Communicate Like a (Mindful) Pro

At some point in time, each of us will need to dialogue with someone who is disrespectful or who rubs us the wrong way. There are some people we simply can’t avoid because we work with them or they are in our family, or for some reason, we cannot simply ignore them, no matter how badly we want to or how hard we try.

Here are some suggestions for healthy communication for the next time you find yourself needing to speak up.

1.) Say It As Soon As Possible
If you have something to say but you hold it in, it will fester. Then, you will likely be angry and everything you say will be loaded with that emotion. Its difficult to communicate or see anything clearly when all you see is red. Sooner is always better.

2.) Don’t Assume
Never assume that you know what the other person is thinking or experiencing. We never know what kind of drama may be in their lives that may cause them to act the way they do. As an example, I once taught a restorative yoga workshop. After class an unassuming, gentle student—one I’d never met before that day—approached me. She said, “I just want to thank you for the class. When I served in Iraq I was captured and held hostage and this class really helped me process the emotion and fear from that experience.” I had no idea, and we usually don’t. So ask questions, or at least be open to hearing what the other person has to say.

3.) Take Responsibility
If you did something hurtful (even if you didn’t mean it), apologize. Be willing to make change yourself, don’t just expect the other person to change. The reality is, the other person may not change at all. Communicating isn’t about trying to get someone to change, but about speaking up for yourself, maintaining healthy boundaries and evolving to meet the situation at hand. 
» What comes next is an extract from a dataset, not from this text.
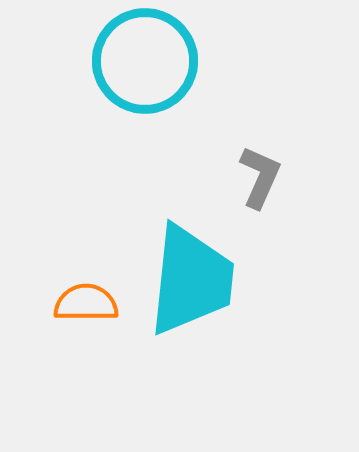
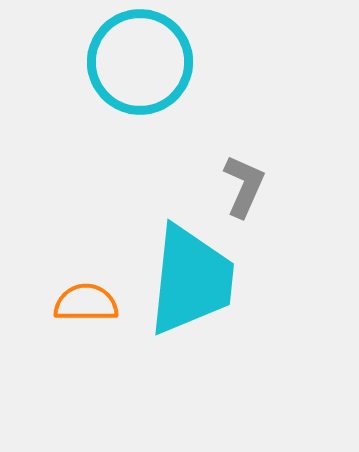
cyan circle: moved 5 px left, 1 px down
gray L-shape: moved 16 px left, 9 px down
4.) Apply the Four Gates of Speech. These questions help further streamline your communication.

• Is it truthful?
Get your facts straight. Make sure you are talking to the correct person about something they have control over. If not, you might look like a real jackass or say something you truly regret.

• Is it necessary to say?
Take the time to examine your thoughts and feelings. Are you reacting to something that has nothing to do with the situation that’s bugging you? Will you be able to let it go if you don’t say anything? Can the situation even be changed? (i.e. the other person’s hands might be tied by some circumstance, even if they want to change it)

• Is this the right time to say it?
Be aware of the other person’s mood and what they are doing. If they are already in a bad mood, what you say could make it worse. Also, if they are occupied, say they are on the phone, working on the computer or otherwise distracted, they won’t be able to engage in conversation or hear you with any clarity. Start out by asking if they have a moment to chat. If they say yes, then you know you’ve got their attention.

• Can it be said in a kind way?
We all know how it feels to be spoken to in a derogatory way and none of us like it. Excerpted from the book Blink, “…in fact, the presence of contempt in a marriage can even predict such things as how many colds a husband or wife gets; in other words, having someone you love express contempt toward you is is so stressful that it begins to effect the functioning of your immune system.” So, think about what you are going to say before you say it. Think of the other person as your equal and frame the conversation in a way that is respectful. Besides when you talk down to someone, they never, ever take you seriously!